Warning signs about Germany's military have existed for years, but issues with underfunding became especially visible three years ago during NATO military exercises. German soldiers at that time resorted to painting broomsticks black to give them the appearance of machine guns. Soldiers then attached them to tanks and other armored vehicles.
The practice was "incomprehensible," said a Defense Ministry spokesman.
Since then, the situation has only become worse, according to the Post. The country only has 95 combat-ready combat tanks, an issue exacerbated by the fact that Russia reportedly possesses more than 20,000.
Germany was left with only 95 Leopard 2s–the tank that is the most common in the German armed forces, the Bundeswehr– after about half went out of order in November. It is unclear how many of Russia's 20,000-plus tanks are currently operational.
And it's not just a matter of mass, but effectiveness. Germany's military vehicles have also encountered operational issues. While deployed to Mali, conditions like high temperatures and rocky terrain caused more than half of the vehicles deployed to break down, Deutsche Welle reported.
Germany's air force is not faring much better than its ground forces.
As of last April, DW reported just 38 out of 89 Tornado fighter jets, and only 25 of 57 transport jets, were ready for combat.

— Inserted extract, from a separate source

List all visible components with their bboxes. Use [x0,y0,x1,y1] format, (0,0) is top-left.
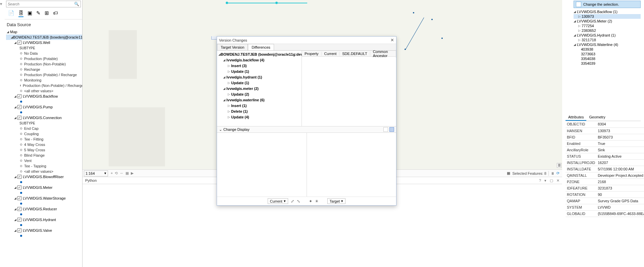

Defense experts caution that Germany has high standards for their equipment and may declare a tank nonoperational over something as minor as a broken blinker, according to the Post. In case of war, Germany might therefore still be able to mobilize much of its equipment. Nevertheless, Bartels said much more needs to done. The parliamentary military commissioner said decades of funding shortages are only now becoming readily apparent and the purchase of additional equipment hasn't been easy.
While the air force and military are struggling, the country's navy is facing the most significant challenges of all.
Reports came out in October that Germany's entire submarine fleet was out of commission, and an ambitious plan for a comprehensive warship that could have revolutionized Germany's navy is mired in missed deadlines and changing designs.
The F125 class frigate was an idea that began in 1997 when officials began to formulate a plan to replace the F122 Bremen Class frigates.
Four F125 frigates were ordered, costing an initially projected $2.44 billion in total. But the project soon ran into trouble. In 2003, the ship was intended to have the capability of confronting the Russian navy in the Baltic Sea. But designs changed in 2005 to focus on land attacks, specifically the delivery of soldiers into combat, the Wall Street Journal reported. That change was a mistake as the ship was not designed with sonar or torpedo tubes, making it vulnerable to submarine attack.
Russian submarine activity has increased recently, specifically around vital NATO undersea cables. Germany's most prominent naval project is producing a ship that struggles to react to submarine attack.
The new ship was already heavier than its predecessor, and adding additional weaponry and systems would increase its weight further. A report released in May of 2017 revealed that the ships were already overweight and listing 1.3 degrees to starboard.
It was a ship that was designed to be cutting-edge, operated by a smaller crew, and capable of delivering marines into combat. After several delays, the frigate was sea-ready in 2016. However, after testing, the German Navy announced it would not commission the vessel in December 2017, and the ship would undergo further construction.
Its future is now unclear. The project is already behind schedule, and a microcosm of Germany's larger military problems.
In addition to equipment problems, the Bundeswehr is experiencing personnel shortages as it transitions from a conscription-based military to a volunteer-based one.
The Post notes that German Defense Minister Ursula von der Leyen has backed increases in military spending and expansion during her term, but Bartles argues it hasn't been enough to stop the decline in military readiness.
"The hard currency, which should be used to measure the success of the minister, is the Bundeswehr’s readiness for action," said Bartels. "And this readiness has not improved over the last four years but has only gotten worse."